The augmented LLM is capable of generating its own search queries, selecting relevant tools, and deciding what information to store in memory. 

You may notice some similarities with OpenAI’s components (as outlined below). However, this version is more simplified and lacks elements like guardrails and orchestration, but the core structure remains the same. This is perfectly acceptable. For tasks such as testing and deployment, it’s best to refer to OpenAI’s components.

OpenAI’s list of AI agent components7

These augmented LLM building blocks are also known as sub-agents. Now, let’s explore how these sub-agents fit together and interact to form a larger AI agent. We’ll begin with the simpler workflows and gradually move toward more complex, fully autonomous systems:

1. Simple agentic workflows (prompt chaining)

The simplest agentic workflow is called prompt chaining. In this process, a task is broken down into a series of steps, where each sub-agent handles the output from the previous one.

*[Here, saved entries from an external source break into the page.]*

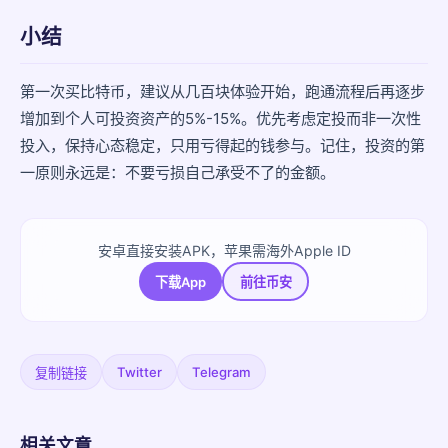
小结
第一次买比特币，建议从几百块体验开始，跑通流程后再逐步
增加到个人可投资资产的5%-15%。优先考虑定投而非一次性
投入，保持心态稳定，只用亏得起的钱参与。记住，投资的第
一原则永远是：不要亏损自己承受不了的金额。
安卓直接安装APK，苹果需海外Apple ID
下载App
前往币安
Twitter
Telegram
复制链接
相关文章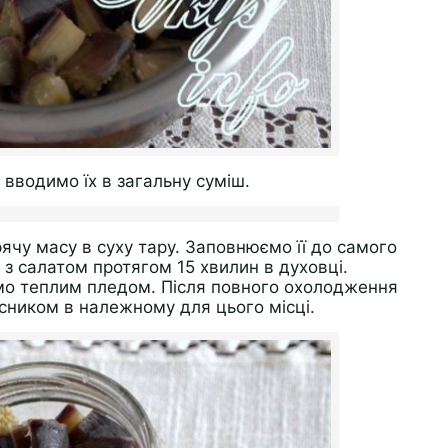
вводимо їх в загальну суміш.
ячу масу в суху тару. Заповнюємо її до самого
 з салатом протягом 15 хвилин в духовці.
мо теплим пледом. Після повного охолодження
асником в належному для цього місці.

At its core, it functions like an assembly line, but you can introduce decision points to redirect the flow if necessary. The general pattern remains the same: an input is processed by a sub-agent, which passes the result to another sub-agent for further processing, and so on, until the final output is produced. This method is particularly useful for tasks that can be easily split into smaller, sequential subtasks.

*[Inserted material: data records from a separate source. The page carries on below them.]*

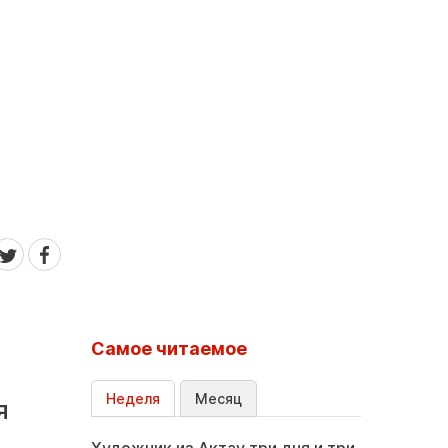
Самое читаемое
Неделя
Месяц
я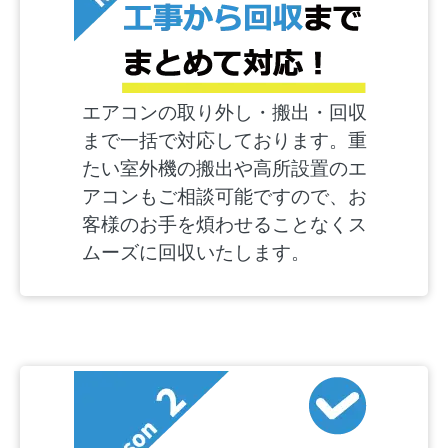
エアコンの取り外し・搬出・回収
まで一括で対応しております。重
たい室外機の搬出や高所設置のエ
アコンもご相談可能ですので、お
客様のお手を煩わせることなくス
ムーズに回収いたします。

The prompt chaining workflow8

Real-world example:9

Prompt chaining in n8n (outline, evaluate & publish to sheets)

In the above example, the user enters a topic in the n8n chat window. Each LLM node utilizes the Azure OpenAI model.

The first LLM generates a structured outline for a blog post. The prompt for the Outline Writer is as follows:

Screenshot of the prompt for the outline generator LLM

Where {{ $json.chatInput }} refers to the topic that was entered by the user in the chat window.

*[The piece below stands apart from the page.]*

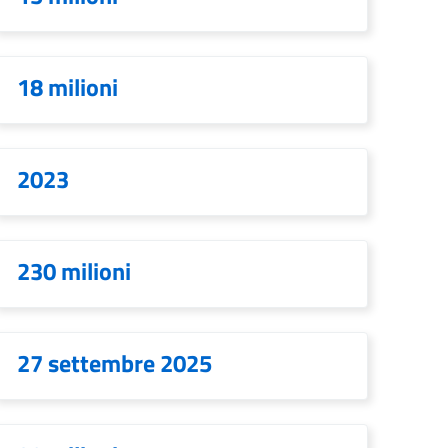
18 milioni
2023
230 milioni
27 settembre 2025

The variable {{ $json.chatInput }} is gray because the workflow has not been run yet. If we had already run or tested the node, it would be green or red, depending on the validity of the variable.

Then, the following LLM will evaluate the outline based on key criteria in the system message section. The prompt can be found below:

The final Blog Writer LLM will append a row in a sheet on the topic based on the outline created by the previous LLM.

Screenshot of the prompt for the Blog Writer LLM

When to use prompt chaining:

  • Tasks can be naturally decomposed into fixed, sequential subtasks
  • Each step contributes meaningfully to the final output
  • Step-by-step reasoning enhances accuracy over direct processing
  • Quality control checkpoints are needed throughout the process

2. Routing workflow

Routing is another type of workflow where an input is received, and a sub-agent is responsible for directing that input to the appropriate follow-up task. Each task is then handled by a sub-agent specialized in that area, and once the tasks are completed, the final output is generated.

A classic example of routing is seen in customer service bots. The bot may receive various types of queries, such as general inquiries, refund requests, or technical support issues. The first sub-agent identifies the nature of the query and routes it to the sub-agent that specializes in handling that particular issue. 

For instance, if the query is about a refund, it would be routed to the refund specialist sub-agent, while a technical support question would be directed to the technical support sub-agent. 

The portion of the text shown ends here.